Assume, we know the mass of the puck and the puck is at rest before the shot so its initial velocity (vector) is zero. For a simple approximation, we can estimate the speed of the stick face before and after the collision.

V_{puck final}= (M_stick * V_{stick initial} + M_puck * V_{puck initial} = M_stick * V_{stick final} - M_stick * V_{stick final} )/M_puck

Let's plug in some numbers.

Suppose that the stick face speed is 25 m/sec (90 km/hr or 55.8 MPH) before the collision and 23 m/sec (82.8 km/hr or 51.3 MPH) after the collision. This is the case where the shooter really winds up and connects well with the puck. The puck has a mass of about 2 kg and the stick mass for the collision is effectively 45 kg (this is difficult to say because should we include the whole person in the mass of the stick or not?). Using these numbers, I come up with 45 m/sec, or 162 km/hr or 100.4 MPH. This is All-Star caliber speed (Al MacInnis has broken 100 MPH during All-Star Game skills competition).

Now we can calculate the energy (note that before the collision the only energy is in the kinetic energy of the stick and player) :

KE_{stick/player initial} - KE_{stick/player final} - KE_{puck final}= Energy Loss (positive value)

Plugging in the numbers above:

14062.5 Joules - 11902.5 Joules - 2025 Joules = 135 Joules.

This is a pretty efficient and nearly elastic collision. 135 / 14062.5 = 0.96 % energy loss.

Similar collision analyze could be performed on player to player contact during a check. You could make it more complicated by considering torque and rotation in the collision, but I don't want to get into this overview.

How about considering the puck bouncing off the boards. This is also a conservation of momentum, but unless the puck bounces straight back, the problem must be considered in two dimensions. Here are the things to consider for the basic calculation.

The picture might look like this:

 
 -----------------------------------------------------
                        *|*
   Puck toward wall  *   |   *        Puck away from wall
                  *      |      *
               *         |         *
            *            |            *
                         |                        
                         

The axis is such that a positive momentum or velocity is up (puck toward wall is positive) and negative momentum or velocity is down.

This picture isn't great, but it will do for this discussion.

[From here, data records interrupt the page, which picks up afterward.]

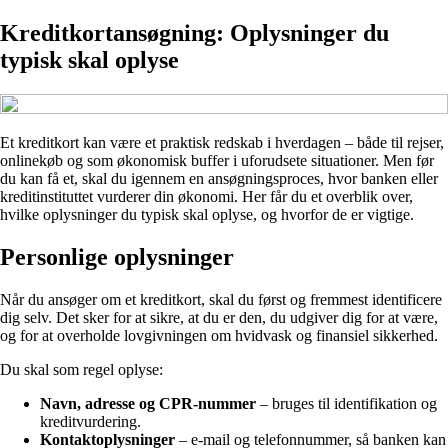
Kreditkortansøgning: Oplysninger du
typisk skal oplyse
Et kreditkort kan være et praktisk redskab i hverdagen – både til rejser,
onlinekøb og som økonomisk buffer i uforudsete situationer. Men før
du kan få et, skal du igennem en ansøgningsproces, hvor banken eller
kreditinstituttet vurderer din økonomi. Her får du et overblik over,
hvilke oplysninger du typisk skal oplyse, og hvorfor de er vigtige.
Personlige oplysninger
Når du ansøger om et kreditkort, skal du først og fremmest identificere
dig selv. Det sker for at sikre, at du er den, du udgiver dig for at være,
og for at overholde lovgivningen om hvidvask og finansiel sikkerhed.
Du skal som regel oplyse:
Navn, adresse og CPR-nummer
– bruges til identifikation og
kreditvurdering.
Kontaktoplysninger
– e-mail og telefonnummer, så banken kan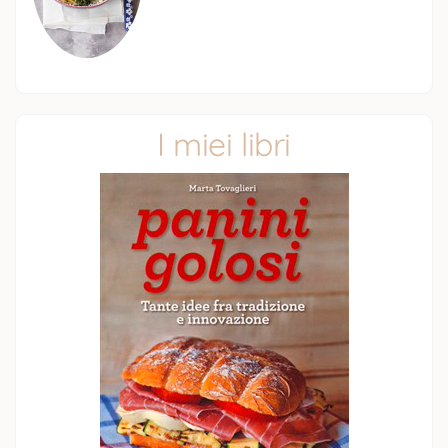
I miei libri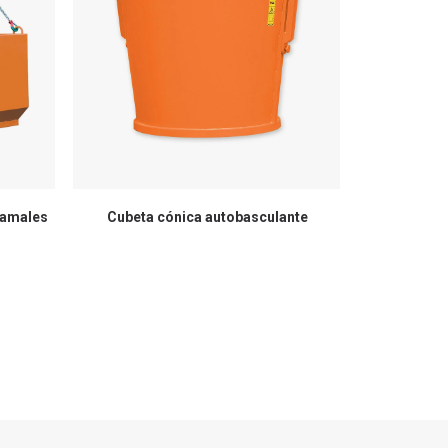
ramales
Cubeta cónica autobasculante
Contenedo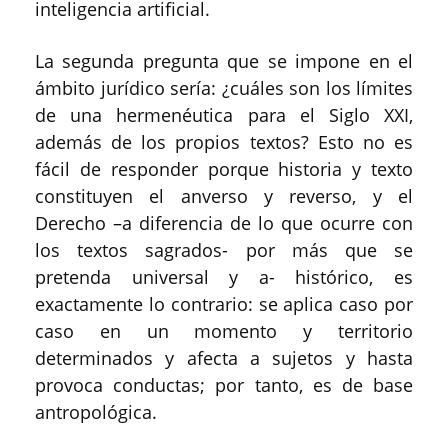
inteligencia artificial.
La segunda pregunta que se impone en el
ámbito jurídico sería: ¿cuáles son los límites
de una hermenéutica para el Siglo XXI,
además de los propios textos? Esto no es
fácil de responder porque historia y texto
constituyen el anverso y reverso, y el
Derecho –a diferencia de lo que ocurre con
los textos sagrados- por más que se
pretenda universal y a- histórico, es
exactamente lo contrario: se aplica caso por
caso en un momento y territorio
determinados y afecta a sujetos y hasta
provoca conductas; por tanto, es de base
antropológica.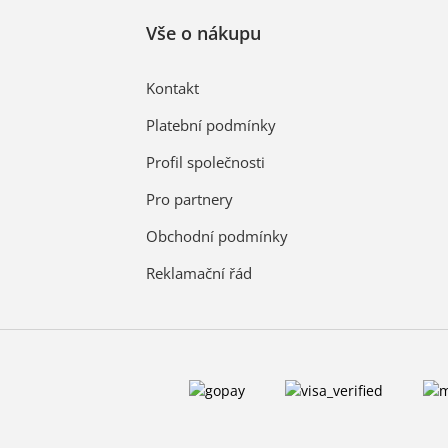
Vše o nákupu
Kontakt
Platební podmínky
Profil společnosti
Pro partnery
Obchodní podmínky
Reklamační řád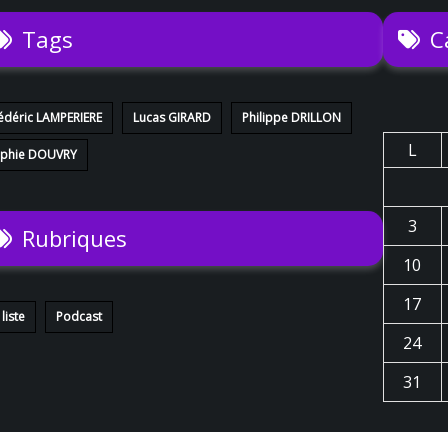
Tags
C
édéric LAMPERIERE
Lucas GIRARD
Philippe DRILLON
L
phie DOUVRY
3
Rubriques
10
17
 liste
Podcast
24
31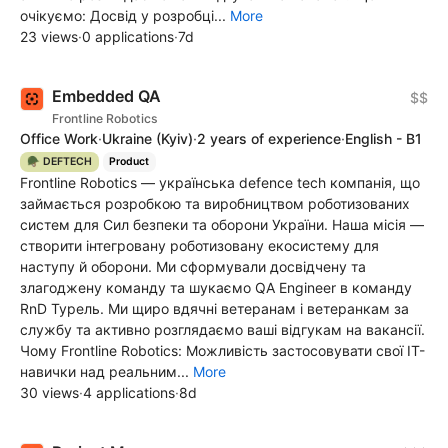
очікуємо: Досвід у розробці...
More
23 views
·
0 applications
·
7d
Embedded QA
$$
Frontline Robotics
Office Work
·
Ukraine
(Kyiv)
·
2 years of experience
·
English - B1
🪖 DEFTECH
Product
Frontline Robotics — українська defence tech компанія, що
займається розробкою та виробництвом роботизованих
систем для Сил безпеки та оборони України. Наша місія —
створити інтегровану роботизовану екосистему для
наступу й оборони. Ми сформували досвідчену та
злагоджену команду та шукаємо QA Engineer в команду
RnD Турель. Ми щиро вдячні ветеранам і ветеранкам за
службу та активно розглядаємо ваші відгукам на вакансії.
Чому Frontline Robotics: Можливість застосовувати свої IT-
навички над реальним...
More
30 views
·
4 applications
·
8d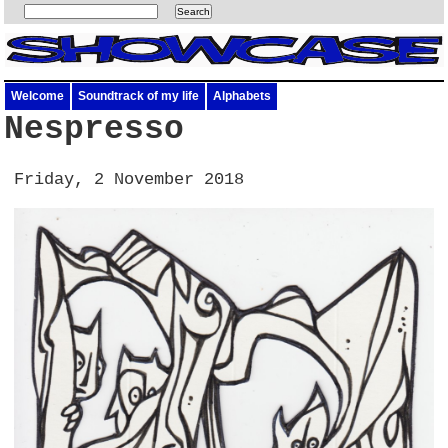
Welcome
Soundtrack of my life
Alphabets
Nespresso
Friday, 2 November 2018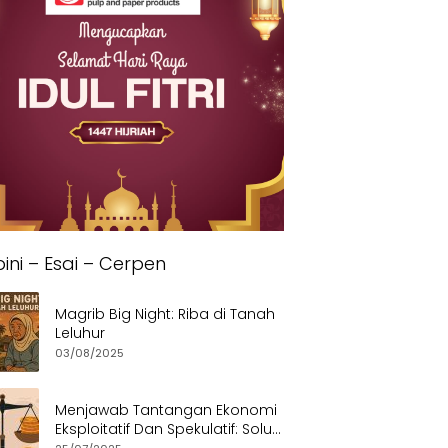
ini – Esai – Cerpen
Magrib Big Night: Riba di Tanah
Leluhur
03/08/2025
Menjawab Tantangan Ekonomi
Eksploitatif Dan Spekulatif: Solusi
Etis dan Berkeadilan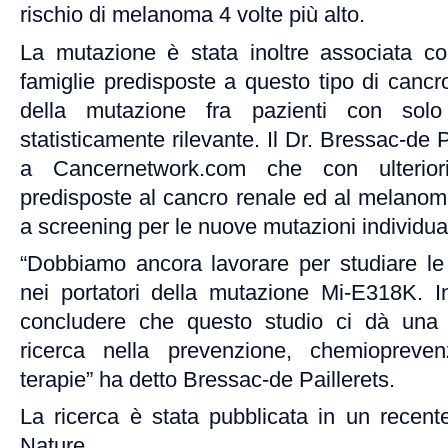
rischio di melanoma 4 volte più alto.
La mutazione è stata inoltre associata c
famiglie predisposte a questo tipo di canc
della mutazione fra pazienti con sol
statisticamente rilevante. Il Dr. Bressac-de P
a Cancernetwork.com che con ulterior
predisposte al cancro renale ed al melanom
a screening per le nuove mutazioni individua
“Dobbiamo ancora lavorare per studiare le
nei portatori della mutazione Mi-E318K. 
concludere che questo studio ci dà una 
ricerca nella prevenzione, chemiopreve
terapie” ha detto Bressac-de Paillerets.
La ricerca è stata pubblicata in un recent
Nature.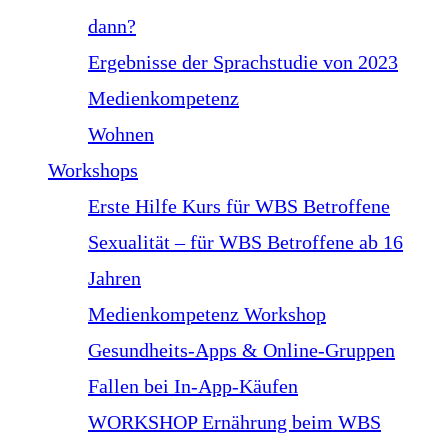
dann?
Ergebnisse der Sprachstudie von 2023
Medienkompetenz
Wohnen
Workshops
Erste Hilfe Kurs für WBS Betroffene
Sexualität – für WBS Betroffene ab 16
Jahren
Medienkompetenz Workshop
Gesundheits-Apps & Online-Gruppen
Fallen bei In-App-Käufen
WORKSHOP Ernährung beim WBS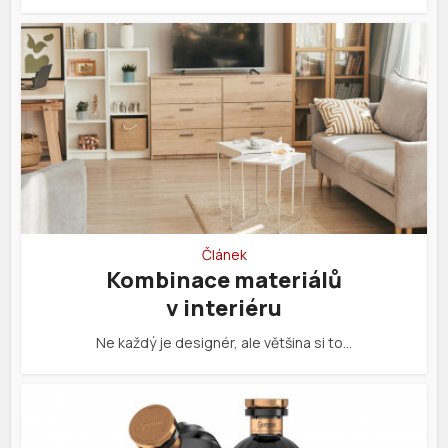
Článek
Kombinace materiálů
v interiéru
Ne každý je designér, ale většina si to…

1) Momentum parallel to the wall will not change because the wall can only exert force perpendicularly.

2) The wall and puck collision is not perfectly elastic, so the puck will lose speed determined by the coefficient of restitution (COR).

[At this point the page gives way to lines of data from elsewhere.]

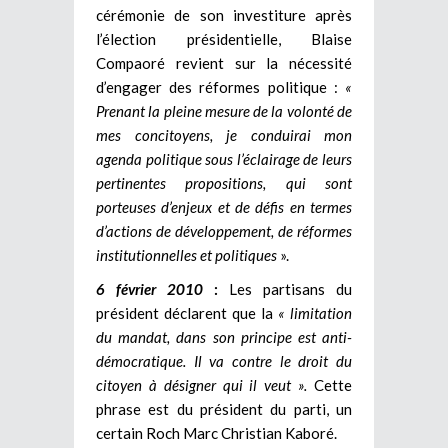
cérémonie de son investiture après
l’élection présidentielle, Blaise
Compaoré revient sur la nécessité
d’engager des réformes politique :
«
Prenant la pleine mesure de la volonté de
mes concitoyens, je conduirai mon
agenda politique sous l’éclairage de leurs
pertinentes propositions, qui sont
porteuses d’enjeux et de défis en termes
d’actions de développement, de réformes
institutionnelles et politiques
».
6 février 2010
:
Les partisans du
président déclarent que la
« limitation
du mandat, dans son principe est anti-
démocratique. Il va contre le droit du
citoyen à désigner qui il veut ».
Cette
phrase est du président du parti, un
certain Roch Marc Christian Kaboré.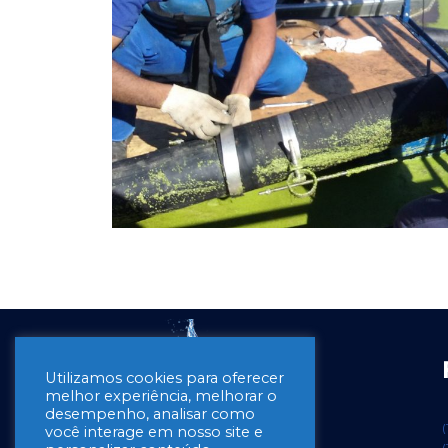
Utilizamos cookies para oferecer
melhor experiência, melhorar o
desempenho, analisar como
(
você interage em nosso site e
(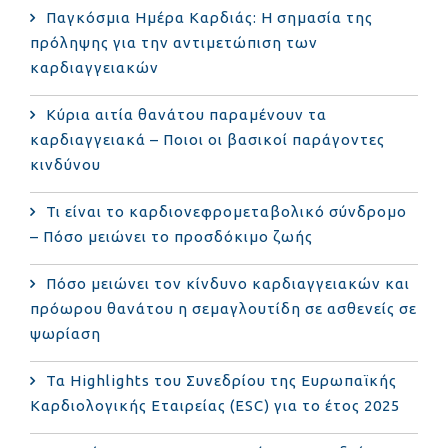
Παγκόσμια Ημέρα Καρδιάς: Η σημασία της
πρόληψης για την αντιμετώπιση των
καρδιαγγειακών
Κύρια αιτία θανάτου παραμένουν τα
καρδιαγγειακά – Ποιοι οι βασικοί παράγοντες
κινδύνου
Τι είναι το καρδιονεφρομεταβολικό σύνδρομο
– Πόσο μειώνει το προσδόκιμο ζωής
Πόσο μειώνει τον κίνδυνο καρδιαγγειακών και
πρόωρου θανάτου η σεμαγλουτίδη σε ασθενείς σε
ψωρίαση
Τα Highlights του Συνεδρίου της Ευρωπαϊκής
Καρδιολογικής Εταιρείας (ESC) για το έτος 2025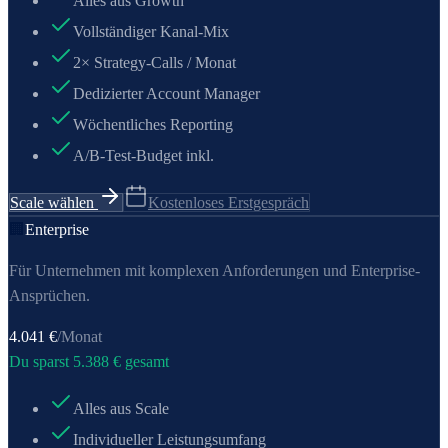
Alles aus Growth
Vollständiger Kanal-Mix
2× Strategy-Calls / Monat
Dedizierter Account Manager
Wöchentliches Reporting
A/B-Test-Budget inkl.
Scale wählen
Kostenloses Erstgespräch
🏢
Enterprise
Für Unternehmen mit komplexen Anforderungen und Enterprise-
Ansprüchen.
4.041
€
/Monat
Du sparst
5.388
€ gesamt
Alles aus Scale
Individueller Leistungsumfang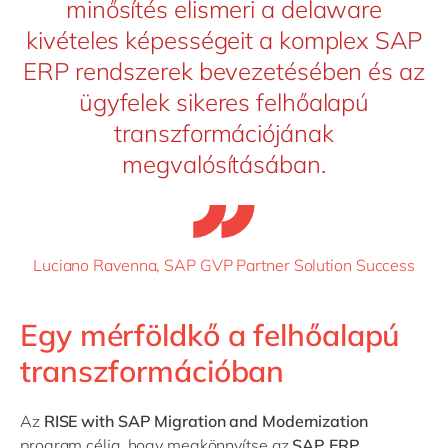
minősítés elismeri a delaware
kivételes képességeit a komplex SAP
ERP rendszerek bevezetésében és az
ügyfelek sikeres felhőalapú
transzformációjának
megvalósításában.
Luciano Ravenna, SAP GVP Partner Solution Success
Egy mérföldkő a felhőalapú
transzformációban
Az
RISE with SAP Migration and Modernization
program célja, hogy megkönnyítse az
SAP ERP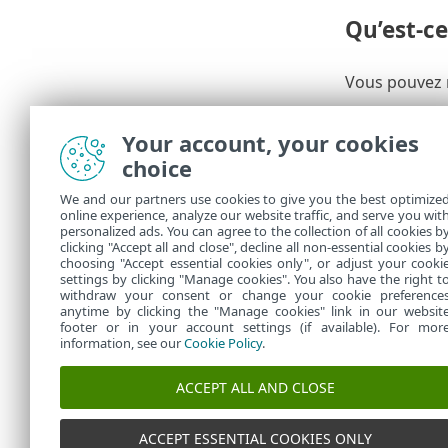
Qu’est-c
Vous pouvez 
des paiemen
Your account, your cookies
Accès 
choice
Pour un
We and our partners use cookies to give you the best optimize
Lanceu
online experience, analyze our website traffic, and serve you wit
personalized ads. You can agree to the collection of all cookies b
faites-l
clicking "Accept all and close", decline all non-essential cookies b
choosing "Accept essential cookies only", or adjust your cooki
settings by clicking "Manage cookies". You also have the right t
withdraw your consent or change your cookie preference
anytime by clicking the "Manage cookies" link in our websit
footer or in your account settings (if available). For mor
information, see our
Cookie Policy
.
ACCEPT ALL AND CLOSE
ACCEPT ESSENTIAL COOKIES ONLY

3) We will ignore the effects of puck spin.

Setting up the momentum conservation:

Momentum of puck _parallel = M_puck * speed_{parallel before hitting wall} = M_puck * speed_{parallel after hitting wall}

Momentum of puck_{perpendicular} = M_puck * speed_{perpendicular before hitting wall} + Impulse from Wall = M_puck * speed_{parallel after hitting wall} .

From these equations derived from the principles applied, we can see that

speed_{parallel before hitting wall} = speed_{parallel after hitting wall}

and using speed_{parallel after hitting wall} = - COR * speed_{perpendicular before hitting wall} (direction is reversed so it is negative).

we have

Impulse from Wall = M_puck * -1 * (COR + 1) * speed_{perpendicular before hitting wall} .

COR is a number less than 1 (equal for perfectly elastic). With this we can look at the effects of dead spots in the wall versus bouncy parts of the wall. A dead spot would be a COR of 0.0 to 0.2 and a lively wall would be COR (0.8 to 0.95).

I hope you can come up with more examples. I didn't even consider flying pucks(projectile motion), skating/stopping (momentum/forces), the effects of hard ice versus soft ice and puddles, or goal tending.

Sincerely,

Tom "Between the Pipes" Cull